Small victory for Biloela refugee family, but the fight isn’t over

17 April 2020
Aran Mylvaganam

A Federal Court ruling today that a two-year-old Tamil child was “not afforded procedural fairness” is a small victory for a refugee family from Biloela, Queensland, and an acknowledgement that they have been poorly treated by the federal government. An injunction against their deportation remains in place.

But Justice Mark Moshinsky also ruled that Tharunicaa did not have the right to have her application for asylum automatically assessed. She and her sister Kopika were both born here. Their parents, Priya and Nades, met in Australia after arriving as asylum seekers.

The family is still in a legal battle to be returned to their home. They have been detained for more than two years – first in Melbourne and on Christmas Island since August last year – after they were taken from their home in an early morning raid. Tharunicaa and Kopika are wasting away in detention. They are confused and scared on Christmas Island. They are not eating properly.

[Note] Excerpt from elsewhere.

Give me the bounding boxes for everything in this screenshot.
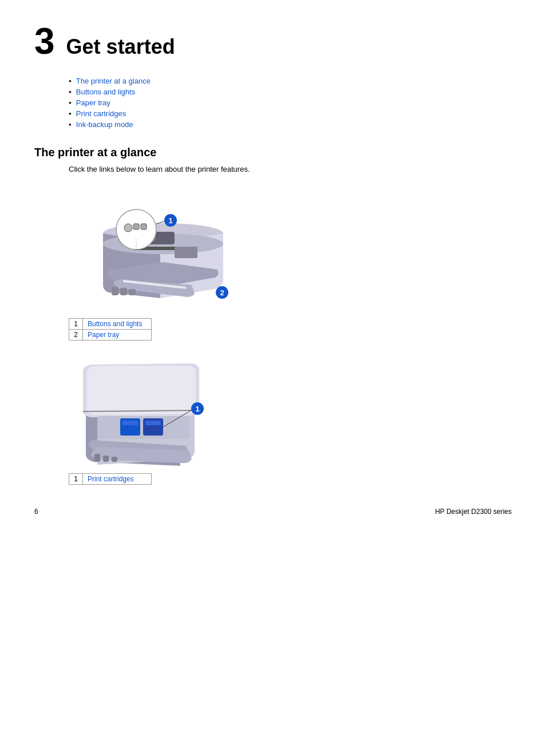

The government has spent millions of dollars attempting to deport the family to Sri Lanka, where Tamil people face ongoing persecution.

In the current pandemic situation, international travel across the world has been severely restricted. Governments everywhere are dealing with major health and economic crises. Australia is no different. Devoting so many resources to deporting this one family not only imperils their future, it is a waste of taxpayer money – legal fees, staff at the Christmas Island detention centre, a charter flight to take them to Sri Lanka – that could be spent protecting lives and livelihoods in this current crisis.

Right now, the whole world is focused on saving lives. Yet our government remains focused on destroying the lives of this family. This must end. It’s time for the government to let them live in peace. It should concentrate on the pandemic and leave this family alone.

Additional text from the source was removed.